On October 14, Torontonians finally got a look at their new “Toronto Rocket” subway cars, although to do so they had to wade through a bevy of politicians and media. Many stirring speeches were heard from all levels of government, and from the manufacturer, Bombardier. Any mention of keeping jobs in Canada brought rousing applause.
The new cars have been some time coming going back to an order in 2006 that should have been on the rails last year. Delays with suppliers are blamed, notably the doors. One wonders why the contract wasn’t simply given to another supplier, or if other factors were involved leaving the doors as a handy scapegoat.
There are two striking features of these cars, one physical, and one technical:
- From the passengers’ viewpoint, a six car trainset is one continuous space. This will allow people to roam through the train to better distribute loads, and also frees up space used for mid-train cabs and car ends to become part of the passenger compartment.
- From the technical point of view, not only are these trains equipped for Automatic Train Control, they are supposed to be much, much more reliable than their predecessors.

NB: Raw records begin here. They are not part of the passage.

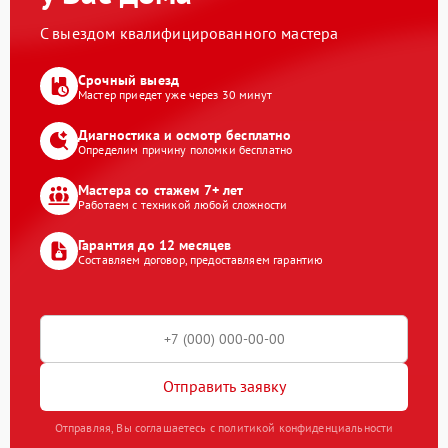
С выездом квалифицированного мастера
Срочный выезд
Мастер приедет уже через 30 минут
Диагностика и осмотр бесплатно
Определим причину поломки бесплатно
Мастера со стажем 7+ лет
Работаем с техникой любой сложности
Гарантия до 12 месяцев
Составляем договор, предоставляем гарантию
Отправить заявку
Отправляя, Вы соглашаетесь с политикой конфиденциальности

We shall see, given that the T1 cars were, themself, supposed to be a huge improvement over the H-series equipment they replaced.

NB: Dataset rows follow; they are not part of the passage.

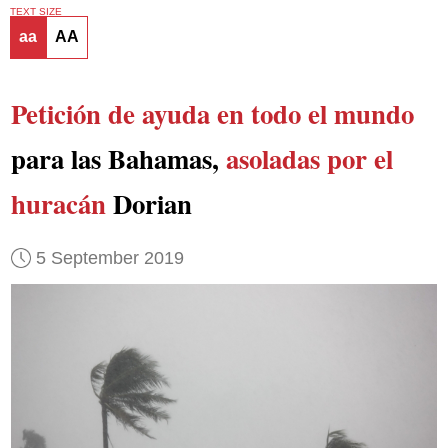
TEXT SIZE
aa
AA
Petición de ayuda en todo el mundo
para las Bahamas,
asoladas por el
huracán
Dorian
5 September 2019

For the next five months or so, the TTC will be testing its first sets of cars, and revenue service is expected in spring 2011. Over the next four years, leading up to the Spadina Subway Extension opening in 2015 (itself not a sure thing), the H4, H5 and H6 equipment will be phased out of service, and much of the T1 fleet will shift to the Bloor-Danforth line. (I will write about fleet planning in a separate article.)